I’m right in the middle of a 31-day yoga challenge. You know, I love challenges. 21 days of meditation. 21 days of clean eating. 30 days of planks. 30 days of squats. The Daniel Fast. I mean you can do anything when the expiration date looms within reach, right? Well, I can anyway.
It might be related to my personality type, or I might think that because I’m a personality quiz junkie. Additionally, I’m obsessed with podcasts, so when Gretchen Rubin recently did a podcast about personality quizzes it was A M A Z I N G. You can listen to it here. If you’re into that kind of thing: I’m an INFJ, an obliger, a 4 on the enneagram–very cool because my favorite number is 4 and in a week, I’m going to be 44, so 2017 is going to be a phenomenal year. I also love other quizzes. My spirit animal is a hawk, my patronus is a manx cat, my celebrity crush is Johnny Depp, The Princess and the Pea is my life in a fairy tale, and Say Anything is my life in an 80’s movie. I am going to stop because I hear one particular friend saying, “I can’t with you right now.”
Might have gotten a bit off course, shockingly. My original point was that sometimes I have trouble sticking with things. Except my husband. Imma stickwitu forever, baby. A few years ago, during the whole pick-a-word-to-describe-your-year/life/goal/focus, I chose “persevere.” I should have tattooed it somewhere on my body like I do with important words because by Valentine’s day, I’d forgotten both the word and what it represented. Oh, right. This year I was supposed to … Oh hi, pretty kitty. Work. In. Progress.

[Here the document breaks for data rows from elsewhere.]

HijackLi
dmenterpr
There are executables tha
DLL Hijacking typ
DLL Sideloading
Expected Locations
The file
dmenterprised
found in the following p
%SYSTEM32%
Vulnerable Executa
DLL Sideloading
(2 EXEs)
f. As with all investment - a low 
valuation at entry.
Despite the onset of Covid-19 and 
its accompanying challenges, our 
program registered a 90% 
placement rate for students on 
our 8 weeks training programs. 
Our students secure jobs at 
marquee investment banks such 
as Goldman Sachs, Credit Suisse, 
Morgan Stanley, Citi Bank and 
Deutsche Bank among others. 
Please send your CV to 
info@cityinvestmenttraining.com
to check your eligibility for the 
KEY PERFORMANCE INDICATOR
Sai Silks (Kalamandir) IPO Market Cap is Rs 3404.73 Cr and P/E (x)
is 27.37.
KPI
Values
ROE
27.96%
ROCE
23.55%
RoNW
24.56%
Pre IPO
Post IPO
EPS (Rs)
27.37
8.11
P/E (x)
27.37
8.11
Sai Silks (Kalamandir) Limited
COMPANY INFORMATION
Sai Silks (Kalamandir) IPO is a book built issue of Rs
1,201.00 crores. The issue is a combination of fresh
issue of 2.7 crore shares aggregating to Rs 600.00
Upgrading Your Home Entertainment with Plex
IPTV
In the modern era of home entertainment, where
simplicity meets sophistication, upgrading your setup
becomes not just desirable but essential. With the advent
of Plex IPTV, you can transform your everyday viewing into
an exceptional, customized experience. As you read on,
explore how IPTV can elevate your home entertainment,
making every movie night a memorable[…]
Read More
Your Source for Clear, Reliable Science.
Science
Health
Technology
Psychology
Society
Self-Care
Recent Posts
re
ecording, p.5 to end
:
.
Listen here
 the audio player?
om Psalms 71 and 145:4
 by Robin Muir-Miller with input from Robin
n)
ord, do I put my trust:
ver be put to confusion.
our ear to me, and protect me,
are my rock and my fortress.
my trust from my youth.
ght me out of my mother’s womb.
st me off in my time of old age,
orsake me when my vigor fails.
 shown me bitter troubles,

But during the yoga challenge, one phrase loops: Stay on Your Mat. Stay on your mat. stay on your mat. stayonyourmat. In Love Warrior, Glennon Doyle Melton describes wrestling with personal issues and a yoga teacher advising her to stay on her mat. I always try to hold space for my own and others’ feelings, but it’s often the opposite of what I really want to do.
Usually, I want the feelings go away. Make them go away. I want to eat or drink or read or write or otherwise distract myself from unpleasantness. I fight the urge to joke or laugh or hug or comfort or shield the people I love from their pain even when I know I should just BE with them. My mom always tried to make me laugh when I was sad. She would tell my children jokes to stop their tears. She was trying to help. No one wants people they love–especially their children–to feel sad. But avoiding our feelings is more harmful than helpful.
The truth is, if we ignore them, the feelings will return demanding our attention. Consider how shit from childhood crops up with your own kids. Insert whatever your kid does that causes a disproportionately crazy reaction. When my kids’ normal kid behavior brings me to the verge of a mental breakdown, there are deeper things at work in my psyche.
Since this is really important for me and I felt like it might help someone else too, I started a website dedicated simply to “staying on the mat” with people as they struggle with hard feelings. I would love it if you would check it out and share if you’re so inclined.
While writing this I got really cold and discovered that my furnace stopped working at some point. So today, I’m grateful the mat I’m trying to stay on is in front the fireplace. Thanks for sticking it out with me.